[[ DATA RECORDS, beginning ]]
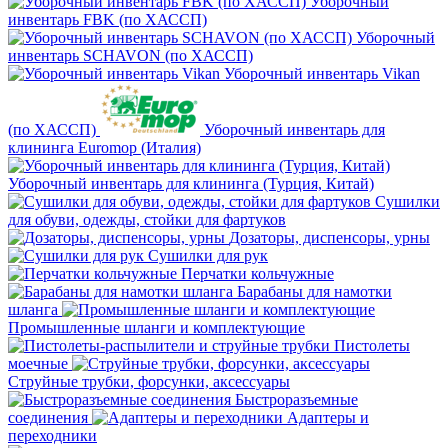
Уборочный
инвентарь FBK (по ХАССП)
Уборочный
инвентарь SCHAVON (по ХАССП)
Уборочный инвентарь Vikan
(по ХАССП)
Уборочный инвентарь для
клининга Euromop (Италия)
Уборочный инвентарь для клининга (Турция, Китай)
Сушилки
для обуви, одежды, стойки для фартуков
Дозаторы, диспенсоры, урны
Сушилки для рук
Перчатки кольчужные
Барабаны для намотки
шланга
Промышленные шланги и комплектующие
Пистолеты
моечные
Струйные трубки, форсунки, аксессуары
Быстроразъемные
соединения
Адаптеры и
переходники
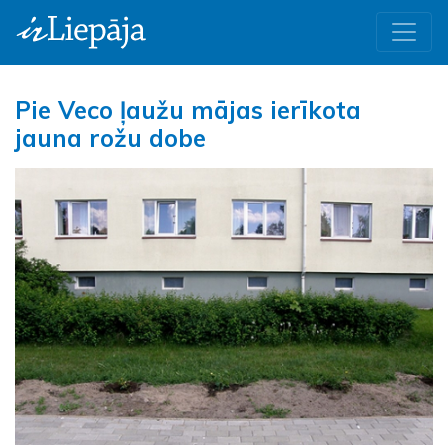
Pie Veco ļaužu mājas ierīkota
jauna rožu dobe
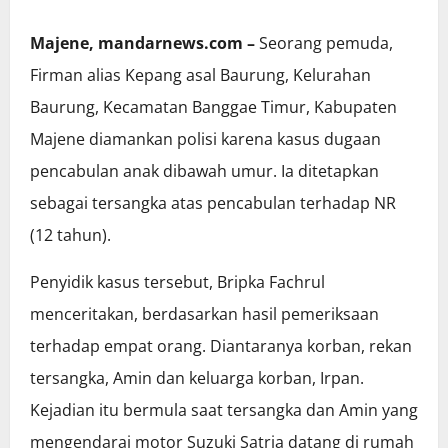
Majene, mandarnews.com –
Seorang pemuda,
Firman alias Kepang asal Baurung, Kelurahan
Baurung, Kecamatan Banggae Timur, Kabupaten
Majene diamankan polisi karena kasus dugaan
pencabulan anak dibawah umur. Ia ditetapkan
sebagai tersangka atas pencabulan terhadap NR
(12 tahun).
Penyidik kasus tersebut, Bripka Fachrul
menceritakan, berdasarkan hasil pemeriksaan
terhadap empat orang. Diantaranya korban, rekan
tersangka, Amin dan keluarga korban, Irpan.
Kejadian itu bermula saat tersangka dan Amin yang
mengendarai motor Suzuki Satria datang di rumah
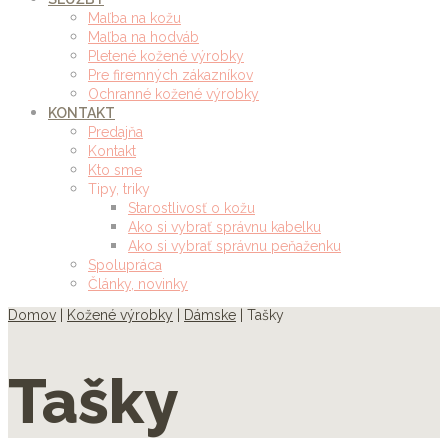
Maľba na kožu
Maľba na hodváb
Pletené kožené výrobky
Pre firemných zákazníkov
Ochranné kožené výrobky
KONTAKT
Predajňa
Kontakt
Kto sme
Tipy, triky
Starostlivosť o kožu
Ako si vybrať správnu kabelku
Ako si vybrať správnu peňaženku
Spolupráca
Články, novinky
Domov
|
Kožené výrobky
|
Dámske
| Tašky
Tašky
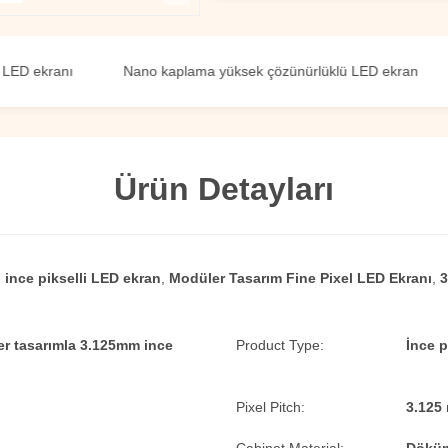
ranı
Nano kaplama yüksek çözünürlüklü LED ekran
P1.8
Ürün Detayları
ı ince pikselli LED ekran
,
Modüler Tasarım Fine Pixel LED Ekranı
,
3
er tasarımla 3.125mm ince
Product Type:
İnce p
Pixel Pitch:
3.125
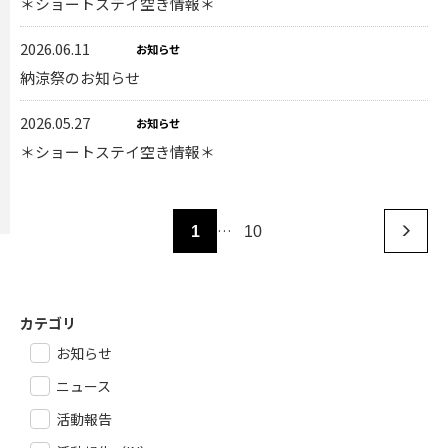
＊ショートステイ空き情報＊
2026.06.11
お知らせ
納涼祭のお知らせ
2026.05.27
お知らせ
＊ショートステイ空き情報＊
…
1
10
カテゴリ
お知らせ
ニュース
活動報告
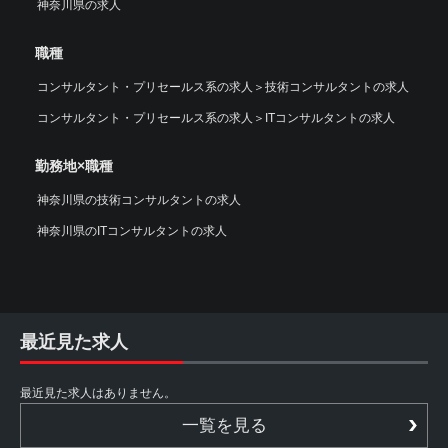
神奈川県の求人
職種
コンサルタント・プリセールス系の求人
＞
技術コンサルタントの求人
コンサルタント・プリセールス系の求人
＞
ITコンサルタントの求人
勤務地×職種
神奈川県の技術コンサルタントの求人
神奈川県のITコンサルタントの求人
最近見た求人
最近見た求人はありません。
一覧を見る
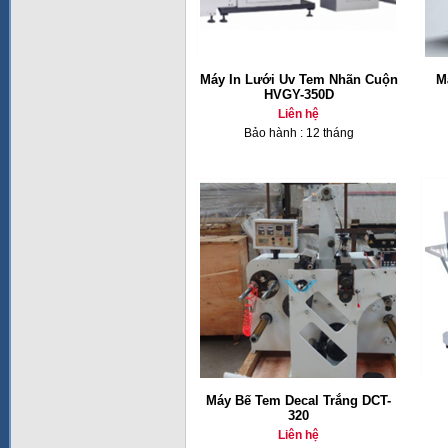
Máy In Lưới Uv Tem Nhãn Cuộn
M
HVGY-350D
Liên hệ
Bảo hành : 12 tháng
Máy Bế Tem Decal Trắng DCT-
320
Liên hệ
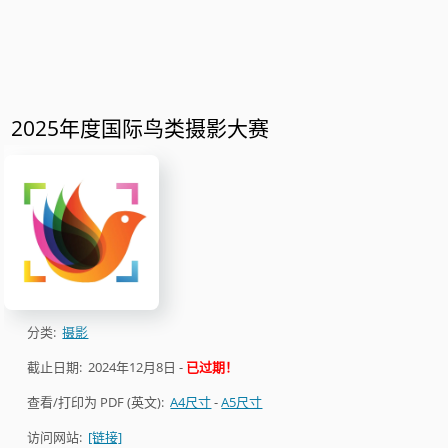
2025年度国际鸟类摄影大赛
分类:
摄影
截止日期:
2024年12月8日
-
已过期！
查看/打印为 PDF (英文):
A4尺寸
-
A5尺寸
访问网站:
[链接]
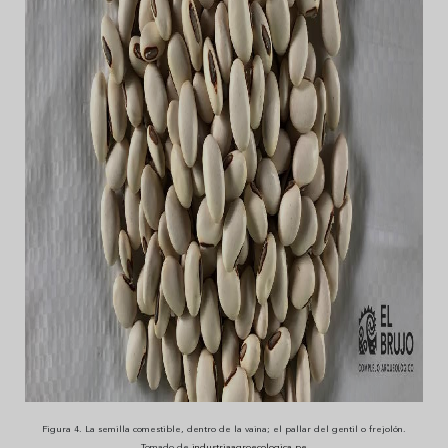
Figura 4. La semilla comestible, dentro de la vaina; el pallar del gentil o frejolón.
Tomado de
industriaagroecologica.pe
[[ DATA RECORDS, end ]]
● **DESCRIPTION OF THE TASK**
Whenever the word "vybrať" shows up in a line of the entries, copy that line.

● **ANSWER AREA**
Ako si vybrať správnu kabelku
Ako si vybrať správnu peňaženku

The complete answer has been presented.